Bifurcation Points of Periodic Triangular Patterns Obtained in Reaction-Diffusion System with Anisotropic Diffusion

Abstract

Turing demonstrated that spatially heterogeneous patterns can be self-organized, when the two substances interact locally and diffuse randomly. Turing systems have been applied not only to explain patterns observed within the biological and chemical fields, but also to develop image information processing tools. In a twin study, to evaluate the V-shaped bundle of the inner ear outer hair, we developed a method that utilizes a reaction-diffusion system with anisotropic diffusion that exhibited triangular patterns with the introduction of a certain anisotropy strength. In this study, we explored the parameter range over which these periodic triangular patterns were obtained. First, we defined an index for triangular clearness, TC. Triangular patterns can be obtained by introducing a large anisotropy δ, but the range of δ depends on the diffusion coefficient. We found an explanatory variable that can explain the change in TC based on a heuristic argument of the relative distance of the pitchfork bifurcation point between the maximum and minimum anisotropic diffusion function values.

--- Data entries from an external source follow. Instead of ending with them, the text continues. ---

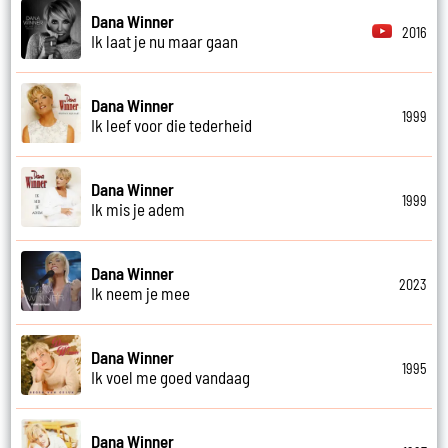
Dana Winner
2016
Ik laat je nu maar gaan
Dana Winner
1999
Ik leef voor die tederheid
Dana Winner
1999
Ik mis je adem
Dana Winner
2023
Ik neem je mee
Dana Winner
1995
Ik voel me goed vandaag
Dana Winner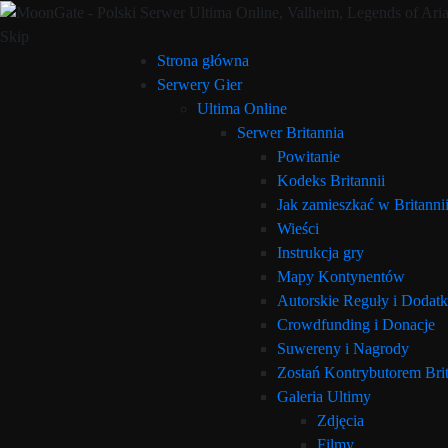
Skip
Strona główna
Serwery Gier
Ultima Online
Serwer Britannia
Powitanie
Kodeks Britannii
Jak zamieszkać w Britanni
Wieści
Instrukcja gry
Mapy Kontynentów
Autorskie Reguły i Dodatk
Crowdfunding i Donacje
Suwereny i Nagrody
Zostań Kontrybutorem Brit
Galeria Ultimy
Zdjęcia
Filmy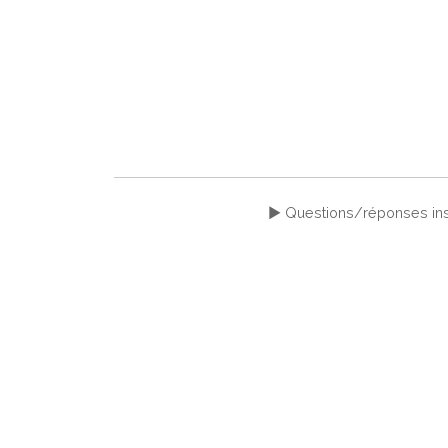
► Questions/réponses ins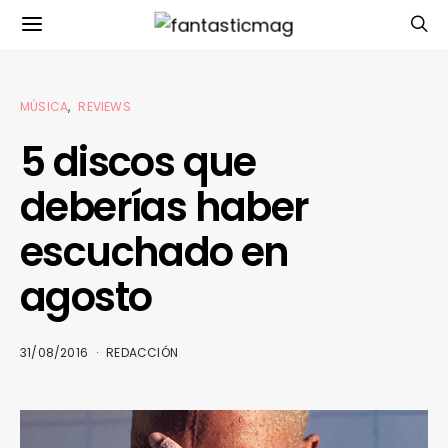
MÚSICA
REVIEWS
5 discos que
deberías haber
escuchado en
agosto
31/08/2016
REDACCIÓN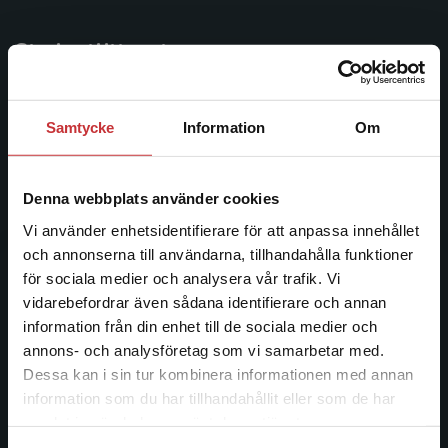
Studentlitteratur
Studentlitteratur grundades 1963 och är idag Sveriges
ledande utbildningsförlag. Med läromedel, kurslitteratur,
Samtycke
Information
Om
facklitteratur, utbildningar och digitala
informationstjänster i utbudet, finns Studentlitteratur med
längs hela kunskapsresan.
Denna webbplats använder cookies
Vi använder enhetsidentifierare för att anpassa innehållet
Kontakta oss
och annonserna till användarna, tillhandahålla funktioner
för sociala medier och analysera vår trafik. Vi
Kontakta oss
Begränsad fraktregion
vidarebefordrar även sådana identifierare och annan
information från din enhet till de sociala medier och
046-31 20 00
annons- och analysföretag som vi samarbetar med.
Postadress:
Dessa kan i sin tur kombinera informationen med annan
Box 141
information som du har tillhandahållit eller som de har
Det verkar som att du besöker
221 00 Lund
samlat in när du har använt deras tjänster.
studentlitteratur.se via en enhet utanför Sverige.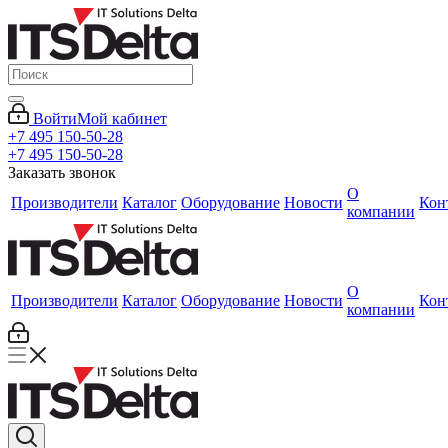
Войти
Мой кабинет
+7 495 150-50-28
+7 495 150-50-28
Заказать звонок
О
Производители
Каталог
Оборудование
Новости
Кон
компании
О
Производители
Каталог
Оборудование
Новости
Кон
компании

Clear periodic triangular patterns were obtained when the distance between the minimum anisotropic function value and pitchfork bifurcation point was over 2.5 times the distance to the anisotropic diffusion function maximum value. By changing the diffusion coefficients or the reaction terms, we further confirmed the accuracy of this condition using computer simulation. Its relevance to diffusion instability has also been discussed.